‘Exile me?’ The worst fate for any Roman; a living death abroad, cut off from every connection, family and friends and forbidden to communicate with or see them. Even Marina, my own daughter. And proscription; stripped of my citizenship, all protection under the law lost. Anybody informing on me could be paid a reward plus a portion of my assets; the state would take the rest. All the Mitelae would be blighted. I swallowed hard.
‘Only the imperatrix can do that.’
‘She wouldn’t be the one to make the decision.’
‘What in Hades is that supposed to mean? It’s an imperial prerogative.’ Then the meaning of his words hit me. ‘What have you got mixed up in, Callixtus? Who are these people?’
‘We want a better way, a return to proper manly Roman values. We’ve had enough of weak government—’
‘Are you a member of the Roman National Movement?’

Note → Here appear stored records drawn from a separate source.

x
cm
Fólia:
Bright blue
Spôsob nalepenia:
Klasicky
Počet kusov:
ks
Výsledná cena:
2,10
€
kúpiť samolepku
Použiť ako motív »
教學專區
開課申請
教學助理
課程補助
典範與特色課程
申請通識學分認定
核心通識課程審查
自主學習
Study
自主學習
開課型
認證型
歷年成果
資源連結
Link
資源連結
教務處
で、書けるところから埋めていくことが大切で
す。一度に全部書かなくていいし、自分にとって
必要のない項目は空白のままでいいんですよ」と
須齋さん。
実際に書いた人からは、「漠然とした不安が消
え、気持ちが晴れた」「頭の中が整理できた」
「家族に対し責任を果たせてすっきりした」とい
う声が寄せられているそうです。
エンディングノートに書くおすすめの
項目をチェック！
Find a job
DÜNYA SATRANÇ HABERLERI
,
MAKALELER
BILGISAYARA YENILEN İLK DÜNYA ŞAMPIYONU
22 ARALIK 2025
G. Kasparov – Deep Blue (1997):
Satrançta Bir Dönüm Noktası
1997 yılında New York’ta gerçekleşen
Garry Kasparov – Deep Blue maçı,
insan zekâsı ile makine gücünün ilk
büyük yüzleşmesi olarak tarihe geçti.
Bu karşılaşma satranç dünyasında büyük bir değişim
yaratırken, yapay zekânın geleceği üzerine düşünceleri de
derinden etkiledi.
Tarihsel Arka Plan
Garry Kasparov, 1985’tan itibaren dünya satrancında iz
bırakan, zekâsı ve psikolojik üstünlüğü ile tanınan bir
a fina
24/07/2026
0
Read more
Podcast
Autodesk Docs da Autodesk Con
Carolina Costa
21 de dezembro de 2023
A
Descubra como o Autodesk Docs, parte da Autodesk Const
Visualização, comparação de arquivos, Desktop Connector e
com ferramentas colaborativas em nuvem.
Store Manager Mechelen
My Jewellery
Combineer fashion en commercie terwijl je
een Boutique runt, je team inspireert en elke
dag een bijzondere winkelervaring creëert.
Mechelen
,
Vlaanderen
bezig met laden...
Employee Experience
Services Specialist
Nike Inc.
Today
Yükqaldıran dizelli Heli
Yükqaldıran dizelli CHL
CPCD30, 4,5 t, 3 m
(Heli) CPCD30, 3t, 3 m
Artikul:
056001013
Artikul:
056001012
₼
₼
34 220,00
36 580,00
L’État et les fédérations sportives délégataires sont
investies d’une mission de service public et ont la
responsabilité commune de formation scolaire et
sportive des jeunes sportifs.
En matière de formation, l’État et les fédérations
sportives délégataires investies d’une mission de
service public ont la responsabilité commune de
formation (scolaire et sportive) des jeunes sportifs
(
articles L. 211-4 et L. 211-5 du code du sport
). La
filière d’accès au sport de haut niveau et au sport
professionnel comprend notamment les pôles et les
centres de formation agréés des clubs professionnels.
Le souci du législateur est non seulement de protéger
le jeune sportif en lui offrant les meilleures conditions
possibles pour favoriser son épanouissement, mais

‘Yes, and proud to serve it.’
‘So your assignment was to infiltrate my household, and allow a vulnerable young girl to be brutalised during a dangerous riot, and my staff murdered?’
‘No, of course not. I mean, about Marina. That was collateral damage. Although—’
‘Collateral damage?’ I hissed at him. I grabbed his hair, yanked his head up and struck him in the face. ‘You coward. You want to be one of these nationalist bastards, but you’re not even a true man. No honourable Roman would let a child be harmed, let alone collude in killing her servants. You’re a waste of the ink on your birth record in the Censor’s register.’
He glared up at me, hurt and fury shining out of his eyes. He tensed, ready to spring up.
‘Try it,’ I said, my pistol already in his face. His shoulders slumped and he bowed his head. A soft knock at the door broke my stasis, but I kept looking down at Callixtus’s bowed head.
‘Enter.’
One of the farmworkers, the older ex-soldier, now carrying the unconscious guard’s rifle over her shoulder, came around the door.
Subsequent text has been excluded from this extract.